Input
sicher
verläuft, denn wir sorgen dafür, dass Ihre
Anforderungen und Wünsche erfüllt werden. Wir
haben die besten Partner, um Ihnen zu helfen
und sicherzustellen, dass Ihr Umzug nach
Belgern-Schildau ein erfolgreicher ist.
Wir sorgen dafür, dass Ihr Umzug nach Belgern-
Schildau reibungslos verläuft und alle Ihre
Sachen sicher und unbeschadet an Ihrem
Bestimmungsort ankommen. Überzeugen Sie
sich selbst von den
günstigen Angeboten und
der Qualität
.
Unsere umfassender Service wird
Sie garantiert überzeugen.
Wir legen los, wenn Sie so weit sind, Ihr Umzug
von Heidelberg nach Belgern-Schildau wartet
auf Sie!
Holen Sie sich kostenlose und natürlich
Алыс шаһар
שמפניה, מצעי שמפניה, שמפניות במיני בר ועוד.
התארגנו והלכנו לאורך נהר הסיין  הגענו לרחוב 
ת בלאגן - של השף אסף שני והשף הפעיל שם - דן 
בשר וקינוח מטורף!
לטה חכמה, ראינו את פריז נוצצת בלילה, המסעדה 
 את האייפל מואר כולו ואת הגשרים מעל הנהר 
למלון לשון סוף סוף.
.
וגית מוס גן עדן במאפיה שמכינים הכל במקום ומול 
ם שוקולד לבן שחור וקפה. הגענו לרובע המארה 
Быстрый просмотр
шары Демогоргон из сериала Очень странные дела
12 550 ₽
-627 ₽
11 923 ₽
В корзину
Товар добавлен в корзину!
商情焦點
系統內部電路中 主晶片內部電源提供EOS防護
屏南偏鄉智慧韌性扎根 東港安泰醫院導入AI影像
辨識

How to complete this task
Could you copy every line in the records that holds "הגענו"?

Written response
התארגנו והלכנו לאורך נהר הסיין  הגענו לרחוב 
ם שוקולד לבן שחור וקפה. הגענו לרובע המארה 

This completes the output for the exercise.